*** Records supplied Section Begins ***

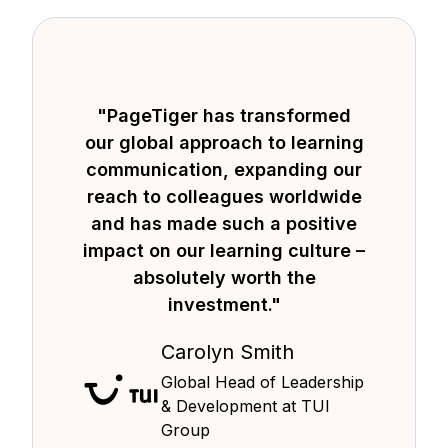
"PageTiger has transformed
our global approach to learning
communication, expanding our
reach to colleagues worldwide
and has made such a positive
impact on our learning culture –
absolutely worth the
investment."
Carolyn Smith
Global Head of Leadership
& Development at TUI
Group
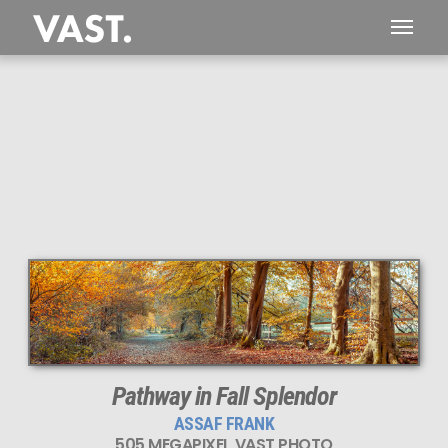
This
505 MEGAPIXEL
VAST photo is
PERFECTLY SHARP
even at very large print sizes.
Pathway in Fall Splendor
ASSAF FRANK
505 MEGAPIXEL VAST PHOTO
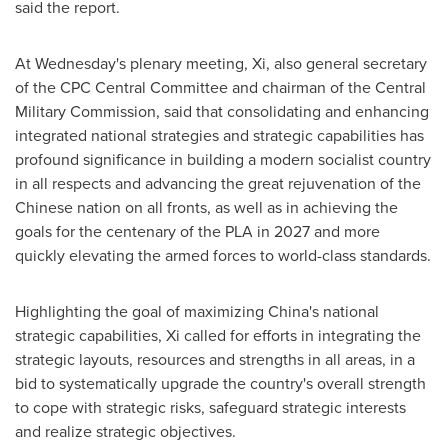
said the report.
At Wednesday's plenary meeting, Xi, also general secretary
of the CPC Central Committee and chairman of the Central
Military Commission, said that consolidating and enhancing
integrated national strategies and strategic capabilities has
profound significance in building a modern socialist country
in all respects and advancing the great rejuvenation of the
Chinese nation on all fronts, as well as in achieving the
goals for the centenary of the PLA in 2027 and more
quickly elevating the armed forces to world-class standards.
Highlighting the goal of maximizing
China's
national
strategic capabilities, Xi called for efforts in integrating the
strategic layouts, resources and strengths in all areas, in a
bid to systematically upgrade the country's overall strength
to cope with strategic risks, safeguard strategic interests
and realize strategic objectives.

*** Records supplied Section Ends ***
*** Records supplied Section Begins ***

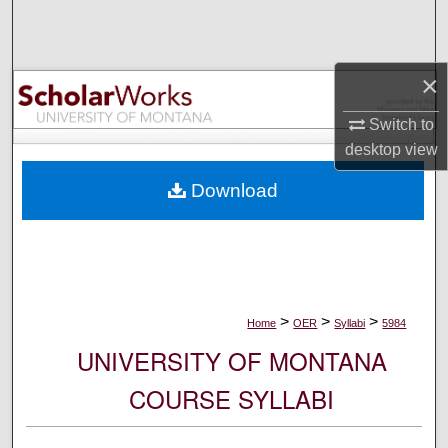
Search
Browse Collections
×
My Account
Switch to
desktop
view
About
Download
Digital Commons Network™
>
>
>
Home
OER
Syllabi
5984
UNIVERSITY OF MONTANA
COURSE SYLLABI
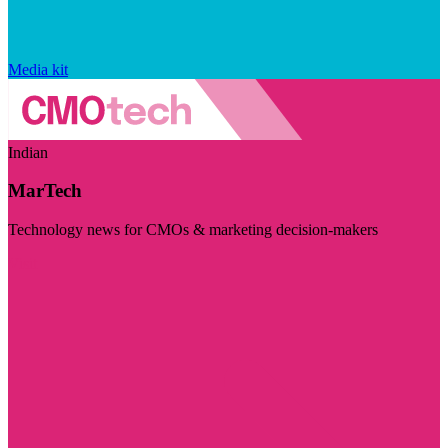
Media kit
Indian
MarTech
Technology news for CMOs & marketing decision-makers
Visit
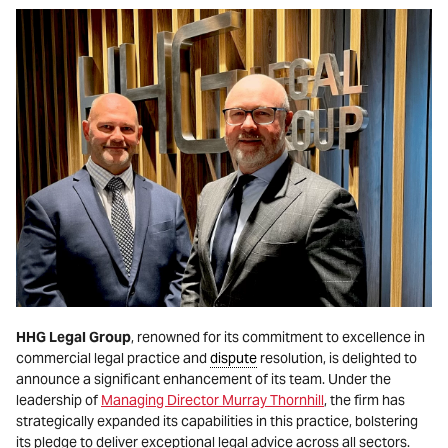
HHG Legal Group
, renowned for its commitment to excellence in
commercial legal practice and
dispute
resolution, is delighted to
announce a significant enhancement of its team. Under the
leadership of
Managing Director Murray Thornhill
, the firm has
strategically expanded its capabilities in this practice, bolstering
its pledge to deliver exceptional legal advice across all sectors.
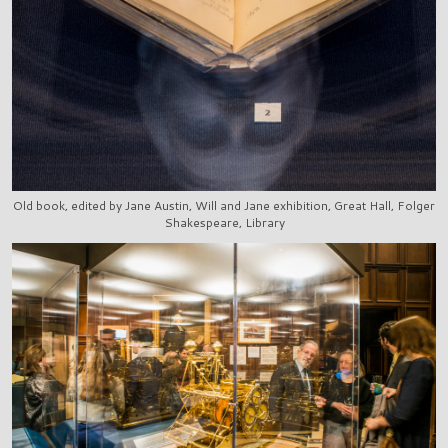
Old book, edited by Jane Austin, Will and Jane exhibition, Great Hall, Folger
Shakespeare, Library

*** Records supplied Section Ends ***
*** Records supplied Section Begins ***

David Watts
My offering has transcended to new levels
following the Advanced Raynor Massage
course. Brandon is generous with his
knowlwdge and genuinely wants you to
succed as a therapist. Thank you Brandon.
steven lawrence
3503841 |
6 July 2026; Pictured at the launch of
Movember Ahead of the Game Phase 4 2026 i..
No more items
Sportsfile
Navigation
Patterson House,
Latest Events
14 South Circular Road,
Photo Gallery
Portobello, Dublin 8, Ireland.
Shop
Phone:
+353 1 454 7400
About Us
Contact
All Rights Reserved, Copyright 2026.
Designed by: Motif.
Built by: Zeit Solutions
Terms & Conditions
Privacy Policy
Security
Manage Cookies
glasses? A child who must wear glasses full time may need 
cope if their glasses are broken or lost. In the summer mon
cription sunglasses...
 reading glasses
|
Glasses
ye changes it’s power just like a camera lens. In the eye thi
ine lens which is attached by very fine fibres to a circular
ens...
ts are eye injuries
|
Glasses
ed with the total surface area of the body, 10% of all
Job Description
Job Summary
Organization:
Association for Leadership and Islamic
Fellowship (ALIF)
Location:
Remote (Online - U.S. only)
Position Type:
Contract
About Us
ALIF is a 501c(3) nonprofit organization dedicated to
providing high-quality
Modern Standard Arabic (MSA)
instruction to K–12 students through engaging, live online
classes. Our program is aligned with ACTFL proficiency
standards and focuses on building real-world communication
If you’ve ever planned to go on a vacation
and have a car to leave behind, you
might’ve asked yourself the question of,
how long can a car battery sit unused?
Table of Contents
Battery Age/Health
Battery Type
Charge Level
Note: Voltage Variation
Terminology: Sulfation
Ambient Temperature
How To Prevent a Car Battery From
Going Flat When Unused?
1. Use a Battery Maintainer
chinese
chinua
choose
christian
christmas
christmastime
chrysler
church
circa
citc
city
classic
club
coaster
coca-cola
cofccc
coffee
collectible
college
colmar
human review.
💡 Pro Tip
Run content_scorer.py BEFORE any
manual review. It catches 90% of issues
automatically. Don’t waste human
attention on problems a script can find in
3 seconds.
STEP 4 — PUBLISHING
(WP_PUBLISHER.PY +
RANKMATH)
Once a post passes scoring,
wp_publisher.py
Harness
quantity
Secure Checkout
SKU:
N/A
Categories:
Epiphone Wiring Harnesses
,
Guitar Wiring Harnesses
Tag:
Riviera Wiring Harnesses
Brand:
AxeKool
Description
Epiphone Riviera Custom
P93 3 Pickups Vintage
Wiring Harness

*** Records supplied Section Ends ***

Using the listing above, copy exactly the line that contains "and have a car to leave behind, you", the line that contains "P93 3 Pickups Vintage", and each line that falls between them.

▶ _Response below_
and have a car to leave behind, you
might’ve asked yourself the question of,
how long can a car battery sit unused?
Table of Contents
Battery Age/Health
Battery Type
Charge Level
Note: Voltage Variation
Terminology: Sulfation
Ambient Temperature
How To Prevent a Car Battery From
Going Flat When Unused?
1. Use a Battery Maintainer
chinese
chinua
choose
christian
christmas
christmastime
chrysler
church
circa
citc
city
classic
club
coaster
coca-cola
cofccc
coffee
collectible
college
colmar
human review.
💡 Pro Tip
Run content_scorer.py BEFORE any
manual review. It catches 90% of issues
automatically. Don’t waste human
attention on problems a script can find in
3 seconds.
STEP 4 — PUBLISHING
(WP_PUBLISHER.PY +
RANKMATH)
Once a post passes scoring,
wp_publisher.py
Harness
quantity
Secure Checkout
SKU:
N/A
Categories:
Epiphone Wiring Harnesses
,
Guitar Wiring Harnesses
Tag:
Riviera Wiring Harnesses
Brand:
AxeKool
Description
Epiphone Riviera Custom
P93 3 Pickups Vintage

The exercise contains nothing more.